Huh Chang-soo, chair of the Federation of Korean Industries, which represents the country’s conglomerates, was the latest to attack politicians for their thoughtlessness on that and another issue affecting his membership. Huh described the move to cut college tuition and withdraw a corporate tax reduction plan as “populist,” saying, “Those pursuing populism do not think things through but act on impulse.”
Instead of handing out favors directly to small and mid-sized businesses as a way to balance corporate growth, he suggested that they receive assistance with research and development to raise their competitiveness. He also said that if corporate taxes were lowered, companies would be encouraged to invest and create more jobs.

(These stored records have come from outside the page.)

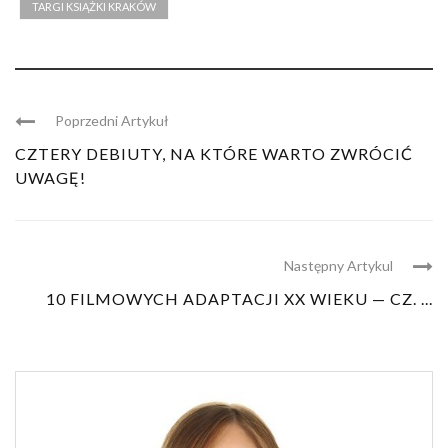
TARGI KSIĄŻKI KRAKÓW
Poprzedni Artykuł
CZTERY DEBIUTY, NA KTÓRE WARTO ZWRÓCIĆ
UWAGĘ!
Następny Artykul
10 FILMOWYCH ADAPTACJI XX WIEKU — CZ. ...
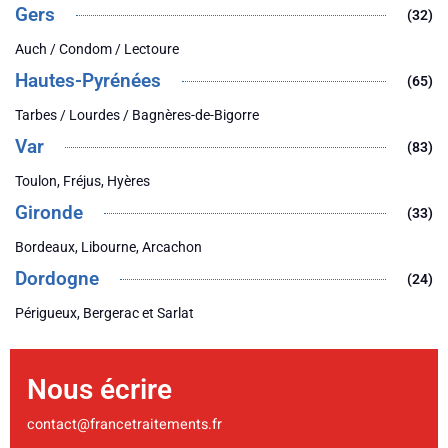
Gers
(32)
Auch / Condom / Lectoure
Hautes-Pyrénées
(65)
Tarbes / Lourdes / Bagnères-de-Bigorre
Var
(83)
Toulon, Fréjus, Hyères
Gironde
(33)
Bordeaux, Libourne, Arcachon
Dordogne
(24)
Périgueux, Bergerac et Sarlat
Nous écrire
contact@francetraitements.fr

The JoongAng Ilbo has also called for lower corporate taxes to spur investment and criticized the government’s policy of encouraging the symbiotic growth of corporations and smaller businesses.

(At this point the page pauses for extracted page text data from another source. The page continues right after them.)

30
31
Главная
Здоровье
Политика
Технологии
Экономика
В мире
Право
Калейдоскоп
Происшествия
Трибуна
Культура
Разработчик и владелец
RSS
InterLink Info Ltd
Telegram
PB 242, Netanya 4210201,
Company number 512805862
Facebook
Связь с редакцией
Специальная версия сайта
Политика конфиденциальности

But Huh’s comments are unlikely to get a positive response from the public, which is not receptive to anything the conglomerates say or do, demonstrating that the conglomerates have lost touch with the public. The conservative government has also turned its back on the conglomerates and is pushing ahead with various anticorporate measures, reflecting public hostility toward large companies.
It does not do corporations any good to make enemies. They must try to regain the public trust by exercising social responsibility and developing new technology and business while leaving the niche markets of wine imports, bakeries and coffee franchises to small businesses. They must not exploit their status to steal technology from smaller businesses nor squander money on lobbying to win business. Conglomerates could earn respect through a show of self-sacrifice and modesty. Only then will people pay attention to what their representative has to say.